ENTRETIEN AVEC UN ZOMBIE





"Dame nature est une tueuse en série !"

Depuis George Romero et sa Nuit des morts vivants en 1968, on s’est habitué à chercher le message politique caché dans tout film de zombies, qu’il s’agisse d’une menace intérieure, d’une dénonciation du capitalisme forcené et de son consumérisme à outrance, ou tout simplement le constat de la perte d’humanité des sociétés contemporaines.

Chaque film a sa vision propre, qu’il décline en fonction de son époque et du public qu’il vise. Ainsi, World war Z, adapté du roman d’horreur post-apocalyptique éponyme de Max Brooks, suggère que l’épidémie zombie pourrait être un geste de défense de la nature afin de réguler (à sa manière) une population mondiale exponentielle lancée dans une destruction systématique des richesses naturelles, voire d’elle-même.

Ouvertement formaté pour un public familial peu familiarisé avec les problématiques zombies (et pas vraiment prêt pour ses aspects les plus gores), le film présente une menace qui agit d’abord sur le plan de l’intime, en séparant le héros de sa famille, et en le contraignant à renouer avec la profession dangereuse et usante qu’il avait abandonnée. Durant tout le film, il s’agit moins pour lui de sauver l’Humanité que de retrouver sa femme et ses enfants.

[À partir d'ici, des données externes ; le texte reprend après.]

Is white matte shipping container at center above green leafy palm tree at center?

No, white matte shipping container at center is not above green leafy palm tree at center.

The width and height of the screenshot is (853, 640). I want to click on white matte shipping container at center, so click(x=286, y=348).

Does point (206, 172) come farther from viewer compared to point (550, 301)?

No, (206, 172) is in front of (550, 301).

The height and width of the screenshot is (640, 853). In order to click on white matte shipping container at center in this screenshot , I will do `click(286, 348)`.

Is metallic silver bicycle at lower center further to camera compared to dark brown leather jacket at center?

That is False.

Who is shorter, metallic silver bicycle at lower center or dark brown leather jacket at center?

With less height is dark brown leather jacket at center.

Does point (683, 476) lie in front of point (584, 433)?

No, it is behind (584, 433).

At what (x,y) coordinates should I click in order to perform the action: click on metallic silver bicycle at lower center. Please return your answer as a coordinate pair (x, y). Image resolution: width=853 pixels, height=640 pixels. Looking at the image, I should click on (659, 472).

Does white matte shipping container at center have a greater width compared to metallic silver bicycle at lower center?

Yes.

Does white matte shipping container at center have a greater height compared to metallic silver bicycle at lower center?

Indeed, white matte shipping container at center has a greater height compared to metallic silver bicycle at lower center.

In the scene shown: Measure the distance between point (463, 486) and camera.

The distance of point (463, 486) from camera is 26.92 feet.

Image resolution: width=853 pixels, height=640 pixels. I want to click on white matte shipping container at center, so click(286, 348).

La cellule familiale mise en danger par une menace extérieure est probablement l’un des motifs les plus courants du cinéma d’action, qu’il faille le prendre au sens littéral, ou comme une métaphore simpliste pour la mère patrie. A croire que s’ils n’avaient personne en particulier à sauver, les grands "héros" resteraient tranquillement chez eux à attendre la mort. En attendant, c’est surtout un moyen dont abusent les scénaristes pour faire vibrer la corde sensibles des spectateurs et humaniser le héros solitaire et baraqué qui manque parfois cruellement d’épaisseur propre. Ici, le film joue d’ailleurs ouvertement la carte du père de famille sexy (incarné par un Brad Pitt un peu ramolli, mais encore tout à fait convenable), histoire probablement d’équilibrer l’aspect plus "sanglant" des exactions zombies qui, sans réinventer quoi que ce soit, ménagent quelques passages assez répugnants.

La tentation du repli sur soi

En parallèle, il montre comment l’invasion des morts vivants altère la structure étatique ainsi que les valeurs essentielles d’une société. Ainsi, ne sont sauvés que ceux qui peuvent s’avérer utiles, un chantage explicite s’exerçant sur ceux qui refusent de coopérer avec les autorités. Le réalisateur Marc Forster ne va toutefois guère plus loin dans son portrait d’une société censée être en plein chaos. Malgré les immenses pertes humaines et matérielles, le pouvoir reste en effet très hiérarchisé et structuré. Encore plus surprenant, les voies de communication restent parfaitement opérationnelles. Le personnage principal parvient ainsi à voyager aux quatre coins du monde et à rester en contact avec sa femme et son chef alors que les plus grandes nations, et avec elles leurs industries et infrastructures, s’effondrent sous le coup de l’épidémie.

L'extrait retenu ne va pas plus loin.